Regarding the triggers breaking NHibernate, I had that experience first-hand. Basically, when NH does an UPDATE it expects certain number of rows affected. By adding SET NOCOUNT ON to the triggers you get the number of rows back to what NH expected thereby fixing the issue. So yeah, I would definitely recommend turning it off for triggers if you use NH.

Regarding the usage in SPs, it’s a matter of personal preference. I had always turned the row count off, but then again, there are no real strong arguments either way.

On a different note, you should really consider moving away from SP-based architecture, then you won’t even have this question.


I don’t know how to test SET NOCOUNT ON between client and SQL, so I tested a similar behavior for other SET command “SET TRANSACTION ISOLATION LEVEL READ UNCIMMITTED”

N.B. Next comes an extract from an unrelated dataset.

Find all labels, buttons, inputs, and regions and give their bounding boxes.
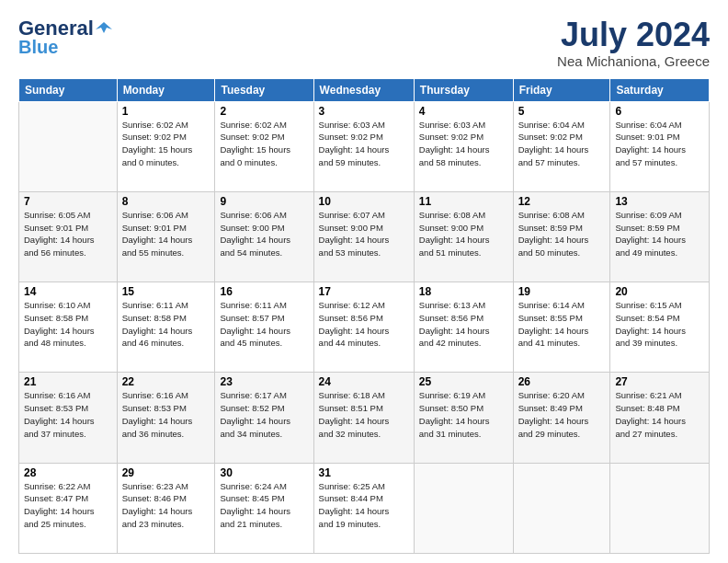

I sent a command from my connection changing the default behavior of SQL (READ COMMITTED), and it was changed for the next commands.
When I changed the ISOLATION level inside a stored procedure, it didn’t change the connection behavior for the next command.

Current conclusion,

  1. Changing settings inside stored procedure doesn’t change the connection default settings.
  2. Changing setting by sending commands using the ADOCOnnection changes the default behavior.

I think this is relevant to other SET command such like “SET NOCOUNT ON”


This line of code is used in SQL for not returning the number rows affected in the execution of the query. If we don’t require the number of rows affected, we can use this as this would help in saving memory usage and increase the speeed of execution of the query.


if (set no count== off)

then it will keep data of how many records affected
so reduce performance
it will not track the record of changes
hence improve perfomace


I know it’s pretty old question. but just for update.

Best way to use “SET NOCOUNT ON” is to put it up as a first statement in your SP and setting it OFF again just before the last SELECT statement.


Above code will stop the message generated by sql server engine to fronted result window after the DML/DDL command execution.

Why we do it?
As SQL server engine takes some resource to get the status and generate the message, it is considered as overload to the Sql server engine.So we set the noncount message on.


Ademas de lo hablado, el suprimir SET NOCOUNT ON, puede hacer que al recoger un valor devuelto en un store procedure pendiente un SELECT, no se capturado por VB60 u otros lenguajes.
Al incluir la instrucción SET NOCOUNT ON, funciona correctamente.
Es curioso ver como en el Administrador Corporativo siempre funciona bien.